____ EXTRACTED ENTRIES

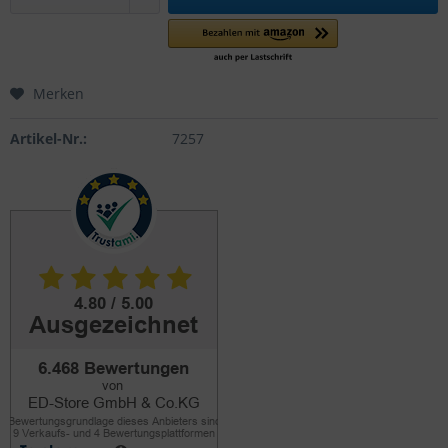
Merken
Artikel-Nr.:
7257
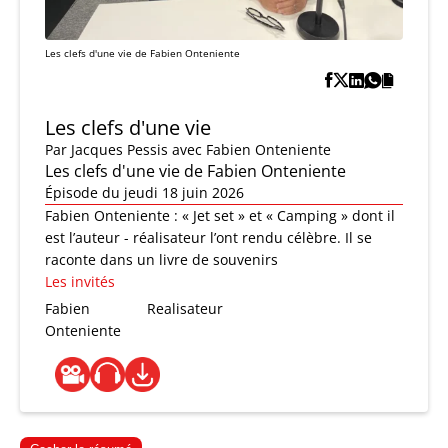
Les clefs d'une vie de Fabien Onteniente
Les clefs d'une vie
Par
Jacques Pessis
avec Fabien Onteniente
Les clefs d'une vie de Fabien Onteniente
Épisode du jeudi 18 juin 2026
Fabien Onteniente : « Jet set » et « Camping » dont il
est l’auteur - réalisateur l’ont rendu célèbre. Il se
raconte dans un livre de souvenirs
Les invités
Fabien
Realisateur
Onteniente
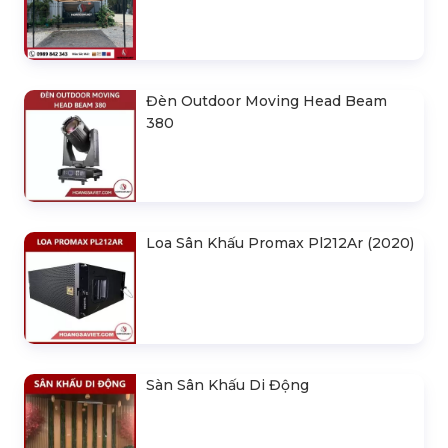
Đèn Outdoor Moving Head Beam
380
Loa Sân Khấu Promax Pl212Ar (2020)
Sàn Sân Khấu Di Động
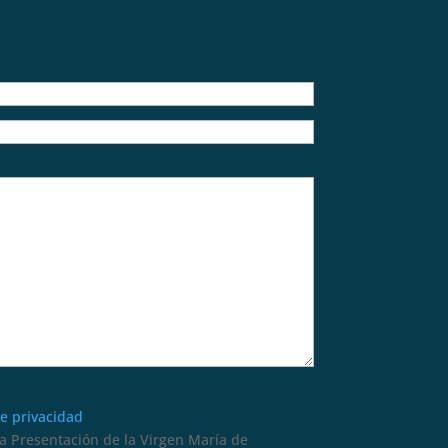
de privacidad
 Presentación de la Virgen María de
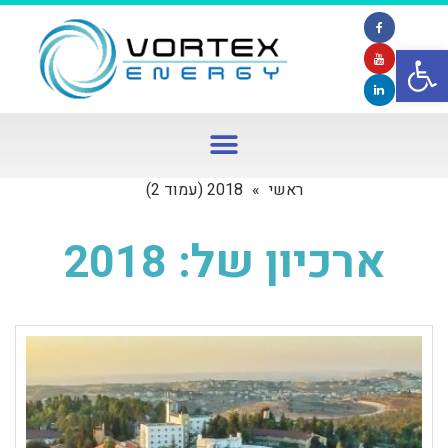
פתח סרגל נגישות
ראשי
»
2018 (עמוד 2)
ארכיון של:
2018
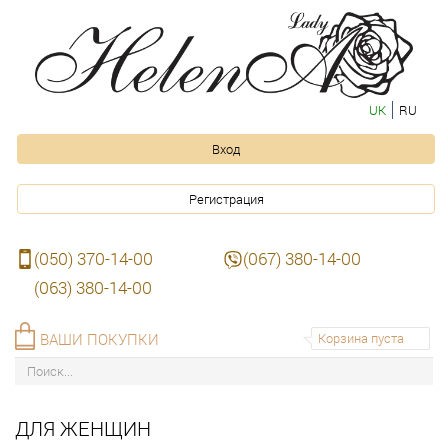
UK
RU
Вход
Регистрация
(050) 370-14-00
(067) 380-14-00
(063) 380-14-00
ВАШИ ПОКУПКИ
Корзина пуста
ДЛЯ ЖЕНЩИН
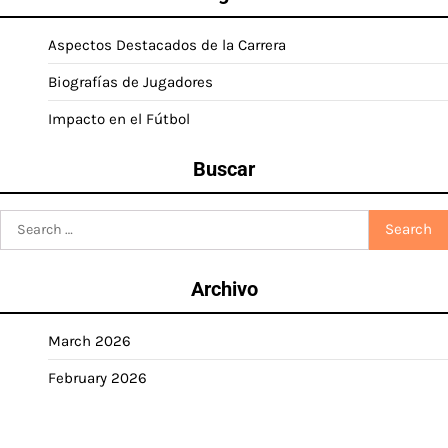
Aspectos Destacados de la Carrera
Biografías de Jugadores
Impacto en el Fútbol
Buscar
Search
for:
Archivo
March 2026
February 2026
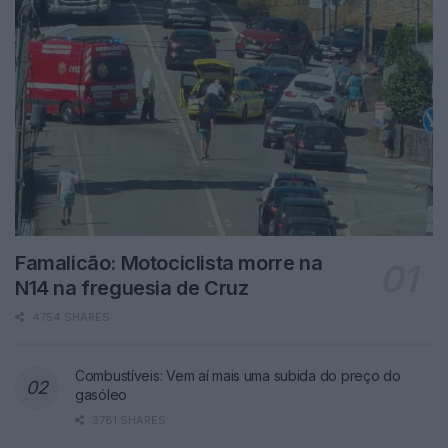
Famalicão: Motociclista morre na
N14 na freguesia de Cruz
4754 SHARES
Combustíveis: Vem aí mais uma subida do preço do
gasóleo
3781 SHARES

________

→ **TASK BRIEF**: Would you please repeat all the data word for word, but without the pictures?

→ **EXERCISE RESPONSE**:
Merken
Artikel-Nr.:
7257
Les clefs d'une vie de Fabien Onteniente
Les clefs d'une vie
Par
Jacques Pessis
avec Fabien Onteniente
Les clefs d'une vie de Fabien Onteniente
Épisode du jeudi 18 juin 2026
Fabien Onteniente : « Jet set » et « Camping » dont il
est l’auteur - réalisateur l’ont rendu célèbre. Il se
raconte dans un livre de souvenirs
Les invités
Fabien
Realisateur
Onteniente
Đèn Outdoor Moving Head Beam
380
Loa Sân Khấu Promax Pl212Ar (2020)
Sàn Sân Khấu Di Động
de privacidad
 Presentación de la Virgen María de
פתח סרגל נגישות
ראשי
»
2018 (עמוד 2)
ארכיון של:
2018
UK
RU
Вход
Регистрация
(050) 370-14-00
(067) 380-14-00
(063) 380-14-00
ВАШИ ПОКУПКИ
Корзина пуста
ДЛЯ ЖЕНЩИН
Aspectos Destacados de la Carrera
Biografías de Jugadores
Impacto en el Fútbol
Buscar
Search
for:
Archivo
March 2026
February 2026
Famalicão: Motociclista morre na
N14 na freguesia de Cruz
4754 SHARES
Combustíveis: Vem aí mais uma subida do preço do
gasóleo
3781 SHARES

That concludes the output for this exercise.